Uno scambio di messaggi dell’ottobre 2018 – all’epoca Lajčák era ministro degli Esteri della Slovacchia – mostrava lui ed Epstein discutere di donne. Epstein ha condiviso una foto che non era visibile nel record. Lajčák rispose: “Perché non mi inviti a questi giochi? Io prenderei la ragazza ‘MI’.”
“Chi non lo farebbe”, ha risposto Epstein. “Puoi averle entrambe, non sono possessiva. E anche le loro sorelle.”

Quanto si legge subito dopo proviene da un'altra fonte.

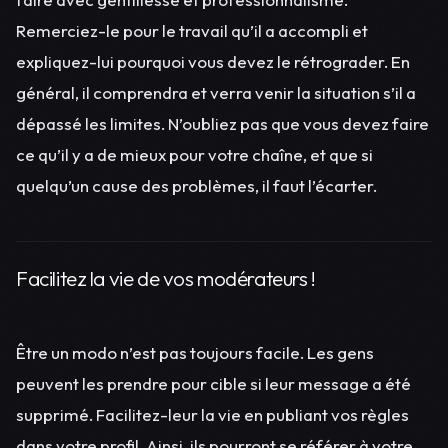
Remerciez-le pour le travail qu’il a accompli et
expliquez-lui pourquoi vous devez le rétrograder. En
général, il comprendra et verra venir la situation s’il a
dépassé les limites. N’oubliez pas que vous devez faire
ce qu’il y a de mieux pour votre chaîne, et que si
quelqu’un cause des problèmes, il faut l’écarter.
Facilitez la vie de vos modérateurs !
Être un modo n’est pas toujours facile. Les gens
peuvent les prendre pour cible si leur message a été
supprimé. Facilitez-leur la vie en publiant vos règles
dans votre profil. Ainsi, ils pourront se référer à votre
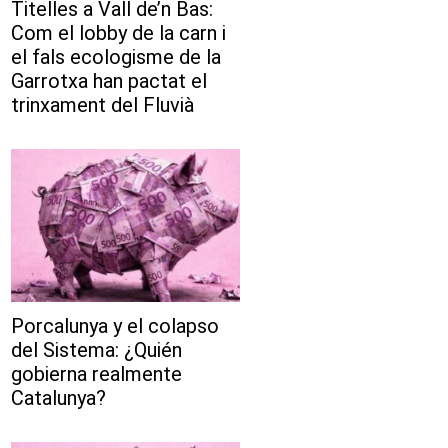
Titelles a Vall de’n Bas:
Com el lobby de la carn i
el fals ecologisme de la
Garrotxa han pactat el
trinxament del Fluvià
Porcalunya y el colapso
del Sistema: ¿Quién
gobierna realmente
Catalunya?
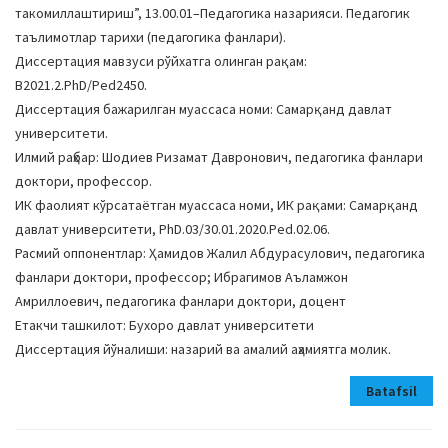
такомиллаштириш”, 13.00.01–Педагогика назарияси. Педагогик
таълимотлар тарихи (педагогика фанлари).
Диссертация мавзуси рўйхатга олинган рақам:
В2021.2.PhD/Ped2450.
Диссертация бажарилган муассаса номи: Самарқанд давлат
университети.
Илмий раҳбар: Шодиев Ризамат Давронович, педагогика фанлари
доктори, профессор.
ИК фаолият кўрсатаётган муассаса номи, ИК рақами: Самарқанд
давлат университети, PhD.03/30.01.2020.Ped.02.06.
Расмий оппонентлар: Ҳамидов Жалил Абдурасулович, педагогика
фанлари доктори, профессор; Ибрагимов Аъламжон
Амриллоевич, педагогика фанлари доктори, доцент
Етакчи ташкилот: Бухоро давлат университети
Диссертация йўналиши: назарий ва амалий аҳамиятга молик.
Batafsil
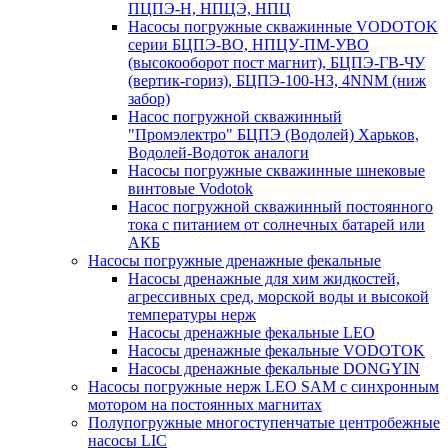
ПЦПЭ-Н, НПЦЭ, НПЦ
Насосы погружные скважинные VODOTOK
серии БЦПЭ-ВО, НПЦУ-ПМ-УВО
(высокооборот пост магнит), БЦПЭ-ГВ-ЧУ
(вертик-гориз), БЦПЭ-100-НЗ, 4NNM (ниж
забор)
Насос погружной скважинный
"Промэлектро" БЦПЭ (Водолей) Харьков,
Водолей-Водоток аналоги
Насосы погружные скважинные шнековые
винтовые Vodotok
Насос погружной скважинный постоянного
тока с питанием от солнечных батарей или
АКБ
Насосы погружные дренажные фекальные
Насосы дренажные для хим жидкостей,
агрессивных сред, морской воды и высокой
температуры нерж
Насосы дренажные фекальные LEO
Насосы дренажные фекальные VODOTOK
Насосы дренажные фекальные DONGYIN
Насосы погружные нерж LEO SAM с синхронным
мотором на постоянных магнитах
Полупогружные многоступенчатые центробежные
насосы LIC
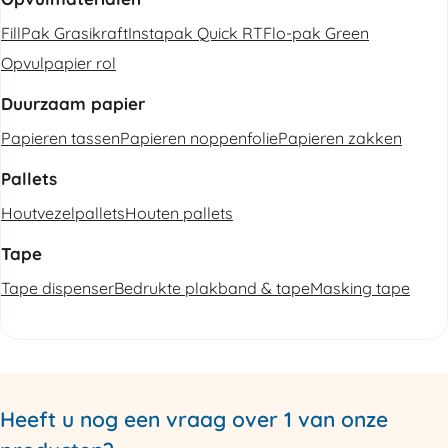
FillPak Grasikraft
Instapak Quick RT
Flo-pak Green
Opvulpapier rol
Duurzaam papier
Papieren tassen
Papieren noppenfolie
Papieren zakken
Pallets
Houtvezelpallets
Houten pallets
Tape
Tape dispenser
Bedrukte plakband & tape
Masking tape
Heeft u nog een vraag over 1 van onze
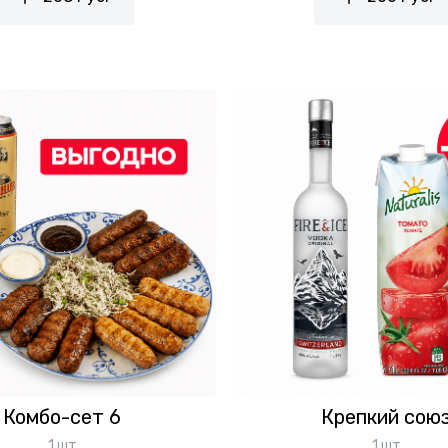
Комбо-сет 6
Крепкий сою
1 шт
1 шт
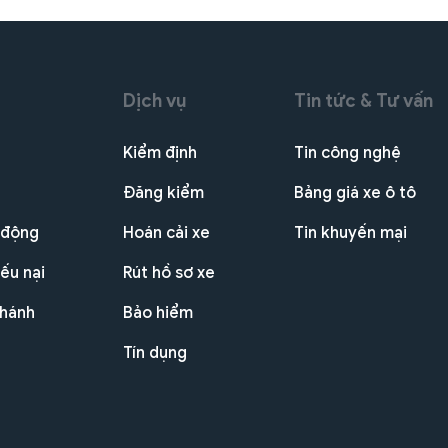
Dịch vụ
Tin tức & Tư vấn
Kiểm định
Tin công nghệ
Đăng kiểm
Bảng giá xe ô tô
 động
Hoán cải xe
Tin khuyến mại
ếu nại
Rút hồ sơ xe
nhánh
Bảo hiểm
Tín dụng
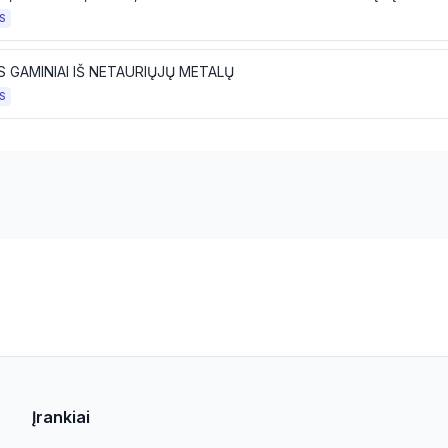
S
S GAMINIAI IŠ NETAURIŲJŲ METALŲ
S
Įrankiai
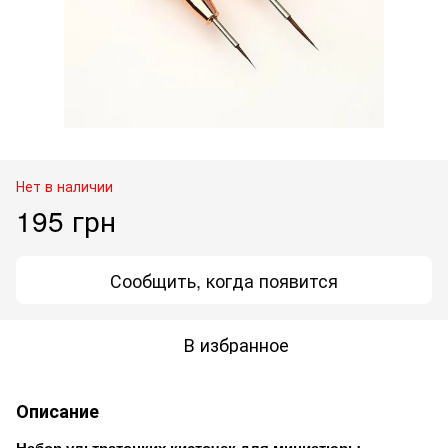
Нет в наличии
195 грн
Сообщить, когда появится
В избранное
Описание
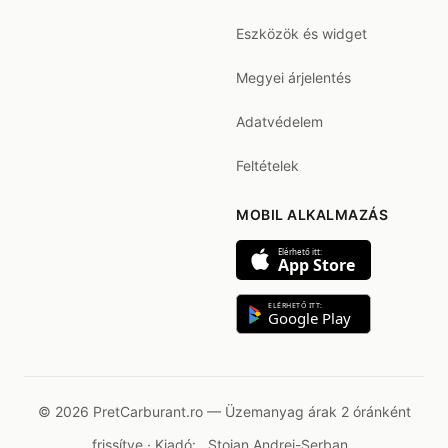
Eszközök és widget
Megyei árjelentés
Adatvédelem
Feltételek
MOBIL ALKALMAZÁS
Elérhető itt:
App Store
ELÉRHETŐ ITT:
Google Play
© 2026 PretCarburant.ro — Üzemanyag árak 2 óránként
frissítve · Kiadó:
Stoian Andrei-Șerban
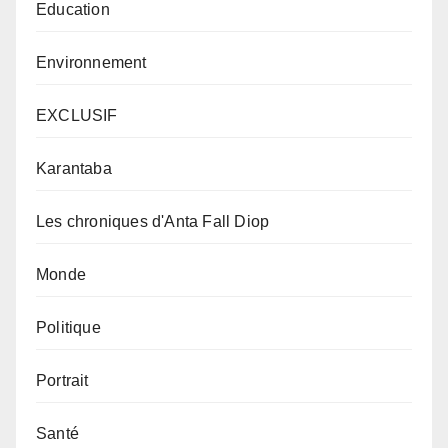
Education
Environnement
EXCLUSIF
Karantaba
Les chroniques d'Anta Fall Diop
Monde
Politique
Portrait
Santé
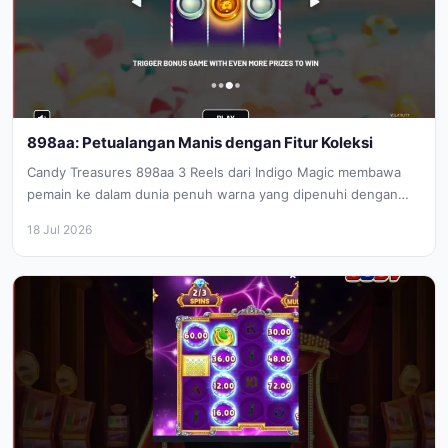
898aa: Petualangan Manis dengan Fitur Koleksi
Candy Treasures 898aa 3 Reels dari Indigo Magic membawa
pemain ke dalam dunia penuh warna yang dipenuhi dengan
suguhan manis...
18 Jul 2026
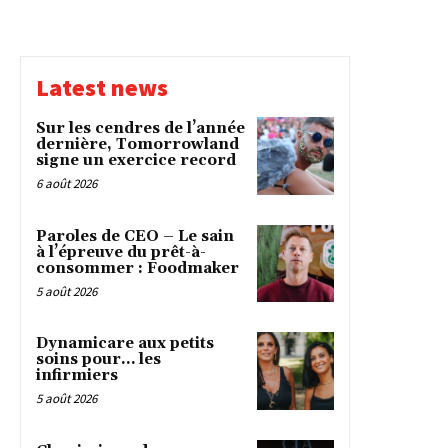
Latest news
Sur les cendres de l’année
dernière, Tomorrowland
signe un exercice record
6 août 2026
Paroles de CEO – Le sain
à l’épreuve du prêt-à-
consommer : Foodmaker
5 août 2026
Dynamicare aux petits
soins pour… les
infirmiers
5 août 2026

L’uscita di Lajčák dal governo è stata annunciata sabato dal primo ministro slovacco Robert Fico. Ha annunciato la partenza in un video condiviso su Facebook, in cui ha affermato che la Slovacchia sta perdendo “un’incredibile fonte di esperienza in diplomazia e politica estera”.
Lajčák ha negato ogni addebito e ha affermato che le comunicazioni erano informali e spensierate, secondo quanto riferito dai media slovacchi. Si dice che abbia affermato di essersi dimesso “Non perché abbia fatto qualcosa di criminale o non etico, ma per evitare che lui (il Primo Ministro) sostenga costi politici per qualcosa di estraneo alle sue decisioni”.
La principessa Sofia di Svezia
La principessa Sofia di Svezia è stata menzionata nei documenti, con la corte reale svedese che ha confermato che aveva un contatto storico limitato in relazione a Epstein.

Nei file recentemente rilasciati, viene condivisa una sua immagine in cui Epstein la chiamava “La nostra Sofia”. Quella email diceva: “Presto la Principessa Sofia… tutta la stampa svedese la sta cercando… mentre è in Africa!”
Quella email sembra essere stata inviata nel 2010, quando la principessa era ancora Sofia Hellqvist, cinque anni prima di sposare il principe Carl Philip.
La principessa Sofia è stata menzionata anche in una versione di documenti di dicembre. La corte reale svedese all’epoca disse che la principessa Sofia era stata “presentata alla persona in questione in alcune occasioni intorno al 2005”.
“La principessa non ha avuto alcun contatto con la persona in questione da 20 anni”, ha affermato la corte.